En todo Toledo no hay campana tan grande y extraordinaria como la de la catedral. Dicen que debajo de ella se puede poner cinco zapateros, y estirar su hilo de coser zapatos, sin tocarse el uno al otro. Cuenta la leyenda que el sonido de las campanas llegó al cielo; san Pedro creyó que venía de su iglesia de Roma, pero cuando vio que no era ése el caso, sino que en Toledo estaba la campana más grande de todas, se enfadó y arrojó una de sus llaves contra la campana, rajándola como puede verse todavía. Si yo fuese San Pedro y estuviese del humor que estoy ahora, mejor le tiraría la llave a la cabeza de aquel que yo viese que iba a contar por primera vez semejante historia.

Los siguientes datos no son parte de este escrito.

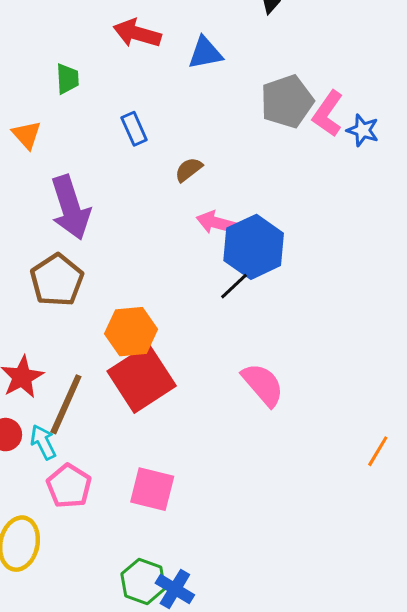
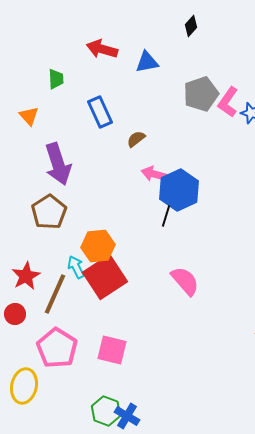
blue rectangle: (134, 129) -> (100, 112), size x1.4
black line: (234, 286) -> (166, 216), turned -30
cyan arrow: (43, 442) -> (76, 267), moved
pink pentagon: (69, 486) -> (57, 348), size x1.4

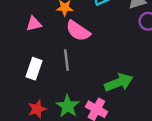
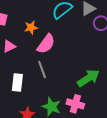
pink semicircle: (78, 31) -> (46, 44), turned -75

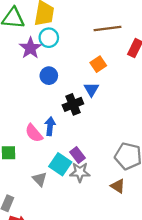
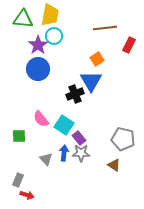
blue circle: (49, 76) -> (38, 69), moved, size x1.5
blue triangle: (91, 89) -> (91, 81), size x1.6
blue arrow: (50, 126) -> (64, 153), moved
cyan square: (60, 164) -> (64, 125), moved

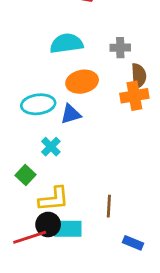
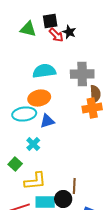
gray cross: (120, 48) -> (82, 74), size x1.6
orange ellipse: (82, 82) -> (39, 98), moved
black circle: (48, 224) -> (63, 199), moved

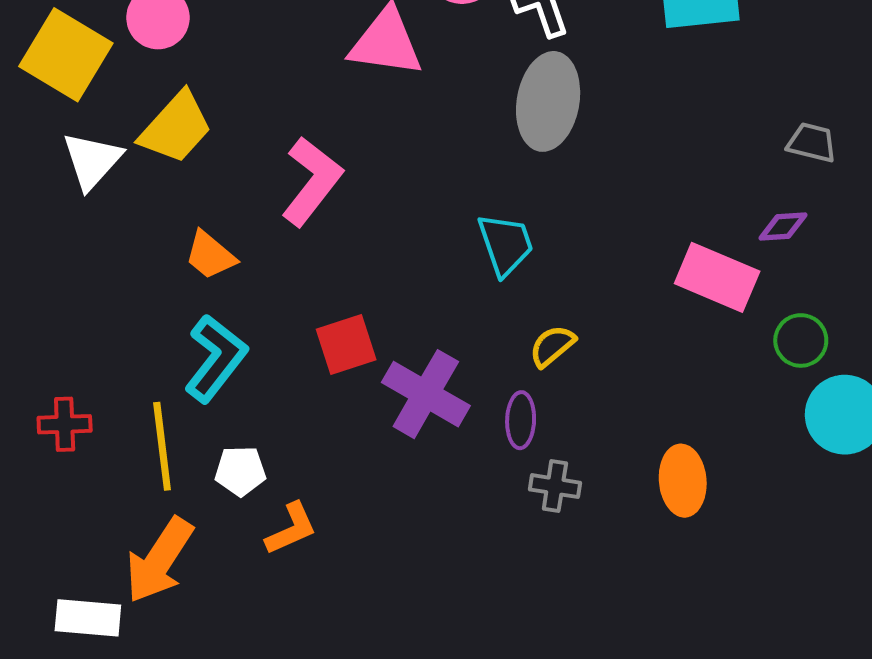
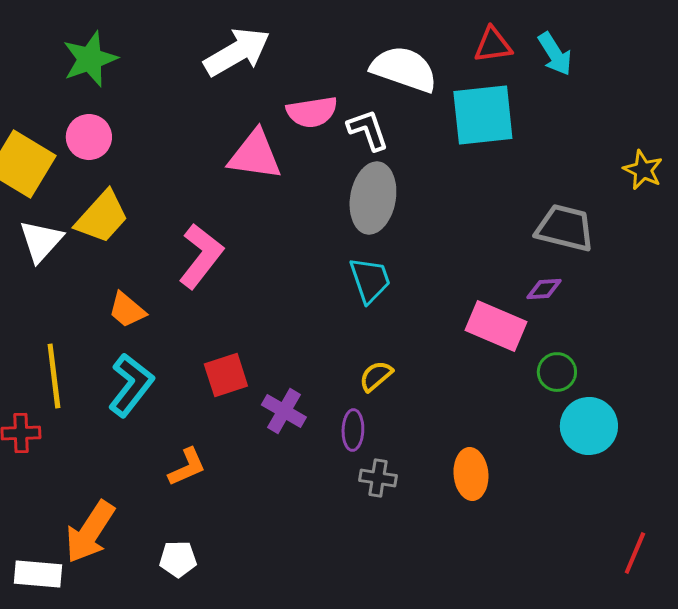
gray trapezoid: (812, 143) -> (565, 228), size x1.6
cyan trapezoid: (505, 244) -> (370, 280), moved
purple cross: (426, 394) -> (284, 411), size x0.7
yellow line: (162, 446) -> (54, 376), moved
white pentagon: (240, 471) -> (178, 559), moved
orange L-shape: (291, 529) -> (187, 467), moved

Sin embargo, no puede negarse que la campana de la catedral es la vida de Toledo; y la iglesia en sí, el único sitio adonde puede uno recurrir si quiere ver gente; ni en la calle ni en la Alameda se ve a nadie. Los arquitectos aseguran que la catedral, por su estilo y por su edad, es una de las más notables de España; el Ayuntamiento, que está enfrente, es un edificio bajo y apelmazado, no sé decir a qué estilo pertenece, como no sea al de los muebles cuadrados; parece un baúl con dos cajones, de los cuales el de abajo está sacado para fuera. En la plaza sólo se veía pasar a la gente de camino hacia la iglesia. ¡Qué esplendor y grandiosidad la de allí dentro! La bóveda formada por el follaje de un bosque de piedra se elevaba hacia el cielo; hojas artísticamente esculpidas entrelazábanse en lo alto formando arcos; la luz del día brillaba a través de las vidrieras pintadas con abigarradas imágenes. A los lados del pasillo se sucedían los altares en fila; un grupo de devotos, la mayoría mujeres de mantilla negra, se postraban de rodillas. Vimos cómo hacían una profunda genuflexión y se santiguaban al pasar por delante de lo que, para ojos protestantes como los nuestros, no era más que un común adoquín, aunque estuviese protegido por una fina reja, al lado de un altar. Sobre ese adoquín puso la Virgen María el pie cuando descendió del cielo para que la viesen los cristianos devotos de Toledo; eso dice la leyenda. Alguien tocaba el órgano y sonaban cánticos religiosos mezclados con el tañido de las campanas de la iglesia, mientras avanzábamos lentamente por entre la nube de incienso que colgaba en los pasillos, admirando, detrás de las rejas doradas, las suntuosas capillas con paredes de deslumbrantes colores e imaginería. La luz del día atravesaba las vidrieras policromadas proyectándose sobre los sarcófagos de mármol.

Al salir de allí tocó la gran campana de la iglesia el último toque a fiesta de aquel día; el aire vibró con prolongadas sonoridades, tras las cuales se hizo el más absoluto silencio. La soledad acechaba en la ciudad y su comarca; la vida se desvanecía sumiéndose en el sosegado sueño, propio de los tiempos que se fueron.

Toledo se deja de mala gana. Es triste marcharse pensando que jamás se va a regresar, que no volverá uno a ver el lugar que de extraño modo despertó nuestra simpatía. ¿Acaso volveré a España?